La poétisation de l’existence quotidienne n’est pas non plus une affaire bourgeoise. Les femmes – dans l’ombre des modestes foyers et du mépris masculin pour les détails de la vie domestique – ont toujours cherché à embellir leur environnement avec les moyens du bord. Une manière pour les femmes confinées de ne pas se regarder à travers les yeux du patriarcat est de maintenir la valeur créative et esthétique de leurs actions, de leurs savoir-faire et de leurs préoccupations. De lutter contre cette constante de notre société patriarcale qui ôte toute valeur poétique au travail des femmes. En ce sens, la volonté de réprimer par la critique sociale la liberté des femmes soucieuses de sublimer leur existence domestique et maternelle, aussi modeste soit-elle, procède encore et toujours du dédain patriarcal pour les activités reléguées aux femmes, au rang desquelles figure l’art d’embellir les aspects les plus picaresques de la vie confinée.

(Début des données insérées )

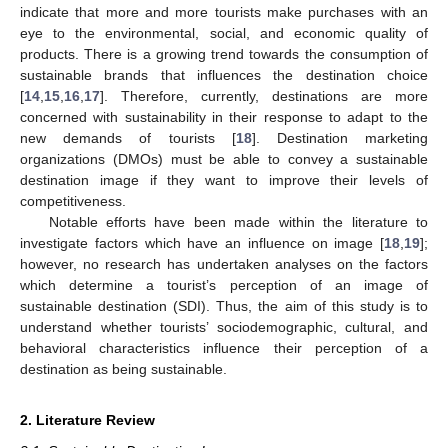
indicate that more and more tourists make purchases with an
eye to the environmental, social, and economic quality of
products. There is a growing trend towards the consumption of
sustainable brands that influences the destination choice
[
14
,
15
,
16
,
17
]. Therefore, currently, destinations are more
concerned with sustainability in their response to adapt to the
new demands of tourists [
18
]. Destination marketing
organizations (DMOs) must be able to convey a sustainable
destination image if they want to improve their levels of
competitiveness.
Notable efforts have been made within the literature to
investigate factors which have an influence on image [
18
,
19
];
however, no research has undertaken analyses on the factors
which determine a tourist’s perception of an image of
sustainable destination (SDI). Thus, the aim of this study is to
understand whether tourists’ sociodemographic, cultural, and
behavioral characteristics influence their perception of a
destination as being sustainable.
2. Literature Review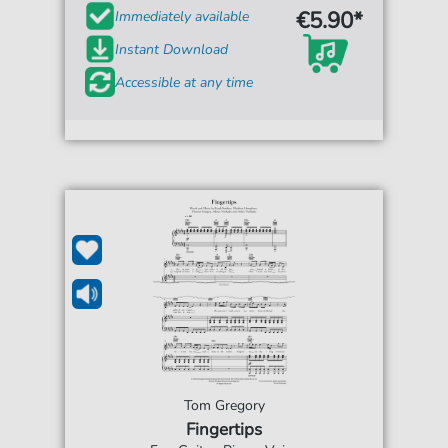
€5.90*
Immediately available
Instant Download
Accessible at any time
Tom Gregory
Fingertips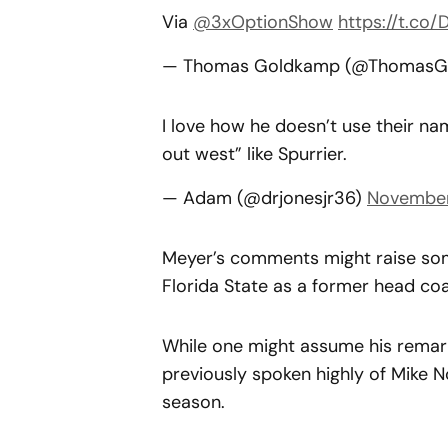
Via
@3xOptionShow
https://t.co/
— Thomas Goldkamp (@ThomasG
I love how he doesn’t use their na
out west” like Spurrier.
— Adam (@drjonesjr36)
November
Meyer’s comments might raise some
Florida State as a former head co
While one might assume his remark
previously spoken highly of Mike 
season.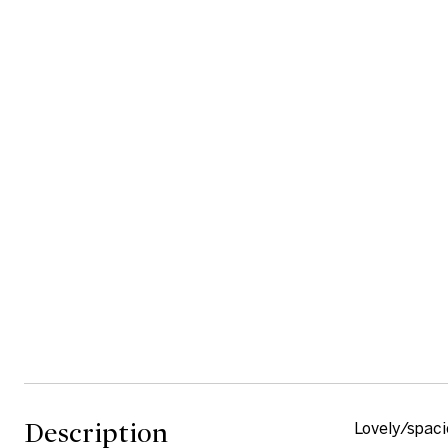
Description
Lovely/spaci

La poétisation de l’existence confinée procède de la résilience, de la capacité spirituelle à transfigurer ce qui nous aliène dans les murs de nos sociétés. Pour ne pas nous abandonner tout à fait à l’humiliation sociale, sous quelque forme que ce soit. Elle n’a rien à voir avec le réenchantement narcissique de privilèges érigés en valeurs, que vénère la culture dominante. Elle a à voir avec ce qu’il faut à nos cœurs et nos corps pour se rapprocher.